DATA ->

=== Section Start ===

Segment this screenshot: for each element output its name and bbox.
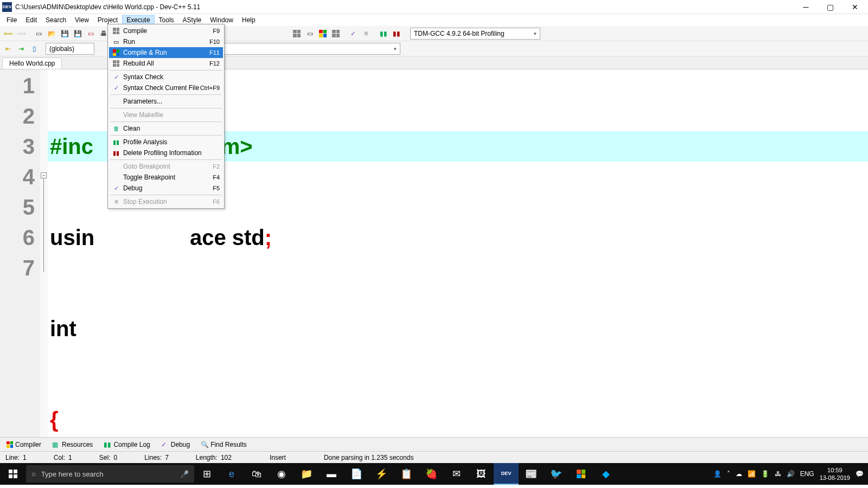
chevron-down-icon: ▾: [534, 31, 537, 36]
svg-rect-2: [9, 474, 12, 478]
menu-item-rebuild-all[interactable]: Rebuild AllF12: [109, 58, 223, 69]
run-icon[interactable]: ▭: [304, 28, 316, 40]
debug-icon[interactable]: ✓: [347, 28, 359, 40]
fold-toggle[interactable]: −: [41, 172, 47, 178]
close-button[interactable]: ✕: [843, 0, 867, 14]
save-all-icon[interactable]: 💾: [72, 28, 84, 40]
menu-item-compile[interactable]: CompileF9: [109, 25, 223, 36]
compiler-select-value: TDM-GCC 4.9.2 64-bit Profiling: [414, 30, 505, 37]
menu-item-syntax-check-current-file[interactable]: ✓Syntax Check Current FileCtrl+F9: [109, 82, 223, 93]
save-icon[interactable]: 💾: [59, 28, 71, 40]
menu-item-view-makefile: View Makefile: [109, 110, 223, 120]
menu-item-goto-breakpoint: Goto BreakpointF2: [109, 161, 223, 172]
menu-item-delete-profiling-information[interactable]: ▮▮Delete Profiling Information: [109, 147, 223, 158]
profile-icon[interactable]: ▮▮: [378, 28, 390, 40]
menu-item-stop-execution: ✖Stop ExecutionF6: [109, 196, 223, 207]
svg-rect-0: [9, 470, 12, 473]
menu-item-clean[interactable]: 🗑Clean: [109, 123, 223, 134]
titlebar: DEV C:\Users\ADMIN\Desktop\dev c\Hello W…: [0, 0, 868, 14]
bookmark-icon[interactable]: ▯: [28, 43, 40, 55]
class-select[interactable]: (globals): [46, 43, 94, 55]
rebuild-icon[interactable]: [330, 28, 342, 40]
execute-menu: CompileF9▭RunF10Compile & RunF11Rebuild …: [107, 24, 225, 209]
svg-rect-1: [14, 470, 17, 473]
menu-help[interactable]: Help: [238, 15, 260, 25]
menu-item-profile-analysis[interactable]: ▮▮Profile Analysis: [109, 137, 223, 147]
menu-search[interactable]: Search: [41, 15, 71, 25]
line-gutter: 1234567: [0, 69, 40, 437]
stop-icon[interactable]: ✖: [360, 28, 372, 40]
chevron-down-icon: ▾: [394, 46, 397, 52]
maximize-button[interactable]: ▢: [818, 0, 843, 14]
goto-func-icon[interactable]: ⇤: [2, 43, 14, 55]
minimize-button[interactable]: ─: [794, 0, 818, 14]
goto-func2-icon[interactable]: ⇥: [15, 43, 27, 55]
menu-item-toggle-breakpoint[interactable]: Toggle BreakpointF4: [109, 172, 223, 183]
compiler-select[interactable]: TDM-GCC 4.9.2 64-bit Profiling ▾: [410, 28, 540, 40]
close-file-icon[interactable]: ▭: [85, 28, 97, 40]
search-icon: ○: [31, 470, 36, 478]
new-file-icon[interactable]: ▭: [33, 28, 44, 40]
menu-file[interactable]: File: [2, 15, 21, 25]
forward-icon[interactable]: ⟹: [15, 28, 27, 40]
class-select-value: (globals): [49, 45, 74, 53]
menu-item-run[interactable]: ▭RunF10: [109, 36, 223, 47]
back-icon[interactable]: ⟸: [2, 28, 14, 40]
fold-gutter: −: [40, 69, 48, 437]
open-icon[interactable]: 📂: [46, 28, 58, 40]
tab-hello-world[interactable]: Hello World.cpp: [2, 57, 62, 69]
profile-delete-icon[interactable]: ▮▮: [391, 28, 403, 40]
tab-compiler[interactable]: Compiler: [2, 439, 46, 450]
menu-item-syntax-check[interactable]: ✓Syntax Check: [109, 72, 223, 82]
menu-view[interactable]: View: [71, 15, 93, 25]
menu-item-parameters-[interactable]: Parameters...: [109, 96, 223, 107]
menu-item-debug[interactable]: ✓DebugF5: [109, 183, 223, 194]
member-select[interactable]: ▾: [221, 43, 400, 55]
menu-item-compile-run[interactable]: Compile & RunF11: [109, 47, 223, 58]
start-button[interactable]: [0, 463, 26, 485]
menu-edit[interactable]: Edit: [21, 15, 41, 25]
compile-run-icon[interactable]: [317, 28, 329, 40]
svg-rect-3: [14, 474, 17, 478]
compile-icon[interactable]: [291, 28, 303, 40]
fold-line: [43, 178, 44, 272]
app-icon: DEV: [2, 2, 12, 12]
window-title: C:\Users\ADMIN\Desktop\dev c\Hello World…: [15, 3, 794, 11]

=== Section End ===

TO DO ->
A word-for-word copy of all the data, without pictures, is the expected output.

SOLUTION TO THIS EXERCISE ->
Segment this screenshot: for each element output its name and bbox.
chevron-down-icon: ▾: [534, 31, 537, 36]
svg-rect-2: [9, 474, 12, 478]
menu-item-rebuild-all[interactable]: Rebuild AllF12: [109, 58, 223, 69]
run-icon[interactable]: ▭: [304, 28, 316, 40]
debug-icon[interactable]: ✓: [347, 28, 359, 40]
fold-toggle[interactable]: −: [41, 172, 47, 178]
close-button[interactable]: ✕: [843, 0, 867, 14]
save-all-icon[interactable]: 💾: [72, 28, 84, 40]
menu-item-compile[interactable]: CompileF9: [109, 25, 223, 36]
compiler-select-value: TDM-GCC 4.9.2 64-bit Profiling: [414, 30, 505, 37]
menu-item-syntax-check-current-file[interactable]: ✓Syntax Check Current FileCtrl+F9: [109, 82, 223, 93]
save-icon[interactable]: 💾: [59, 28, 71, 40]
menu-item-view-makefile: View Makefile: [109, 110, 223, 120]
menu-item-goto-breakpoint: Goto BreakpointF2: [109, 161, 223, 172]
menu-item-delete-profiling-information[interactable]: ▮▮Delete Profiling Information: [109, 147, 223, 158]
profile-icon[interactable]: ▮▮: [378, 28, 390, 40]
menu-item-stop-execution: ✖Stop ExecutionF6: [109, 196, 223, 207]
svg-rect-0: [9, 470, 12, 473]
menu-item-clean[interactable]: 🗑Clean: [109, 123, 223, 134]
titlebar: DEV C:\Users\ADMIN\Desktop\dev c\Hello W…: [0, 0, 868, 14]
bookmark-icon[interactable]: ▯: [28, 43, 40, 55]
class-select[interactable]: (globals): [46, 43, 94, 55]
rebuild-icon[interactable]: [330, 28, 342, 40]
execute-menu: CompileF9▭RunF10Compile & RunF11Rebuild …: [107, 24, 225, 209]
svg-rect-1: [14, 470, 17, 473]
menu-help[interactable]: Help: [238, 15, 260, 25]
menu-item-profile-analysis[interactable]: ▮▮Profile Analysis: [109, 137, 223, 147]
menu-search[interactable]: Search: [41, 15, 71, 25]
line-gutter: 1234567: [0, 69, 40, 437]
stop-icon[interactable]: ✖: [360, 28, 372, 40]
chevron-down-icon: ▾: [394, 46, 397, 52]
maximize-button[interactable]: ▢: [818, 0, 843, 14]
goto-func-icon[interactable]: ⇤: [2, 43, 14, 55]
minimize-button[interactable]: ─: [794, 0, 818, 14]
goto-func2-icon[interactable]: ⇥: [15, 43, 27, 55]
menu-item-toggle-breakpoint[interactable]: Toggle BreakpointF4: [109, 172, 223, 183]
compiler-select[interactable]: TDM-GCC 4.9.2 64-bit Profiling ▾: [410, 28, 540, 40]
close-file-icon[interactable]: ▭: [85, 28, 97, 40]
search-icon: ○: [31, 470, 36, 478]
new-file-icon[interactable]: ▭: [33, 28, 44, 40]
menu-file[interactable]: File: [2, 15, 21, 25]
forward-icon[interactable]: ⟹: [15, 28, 27, 40]
class-select-value: (globals): [49, 45, 74, 53]
menu-item-run[interactable]: ▭RunF10: [109, 36, 223, 47]
back-icon[interactable]: ⟸: [2, 28, 14, 40]
fold-gutter: −: [40, 69, 48, 437]
open-icon[interactable]: 📂: [46, 28, 58, 40]
tab-hello-world[interactable]: Hello World.cpp: [2, 57, 62, 69]
profile-delete-icon[interactable]: ▮▮: [391, 28, 403, 40]
tab-compiler[interactable]: Compiler: [2, 439, 46, 450]
menu-item-syntax-check[interactable]: ✓Syntax Check: [109, 72, 223, 82]
menu-view[interactable]: View: [71, 15, 93, 25]
menu-item-parameters-[interactable]: Parameters...: [109, 96, 223, 107]
menu-item-debug[interactable]: ✓DebugF5: [109, 183, 223, 194]
member-select[interactable]: ▾: [221, 43, 400, 55]
menu-item-compile-run[interactable]: Compile & RunF11: [109, 47, 223, 58]
start-button[interactable]: [0, 463, 26, 485]
menu-edit[interactable]: Edit: [21, 15, 41, 25]
compile-run-icon[interactable]: [317, 28, 329, 40]
svg-rect-3: [14, 474, 17, 478]
compile-icon[interactable]: [291, 28, 303, 40]
fold-line: [43, 178, 44, 272]
app-icon: DEV: [2, 2, 12, 12]
window-title: C:\Users\ADMIN\Desktop\dev c\Hello World…: [15, 3, 794, 11]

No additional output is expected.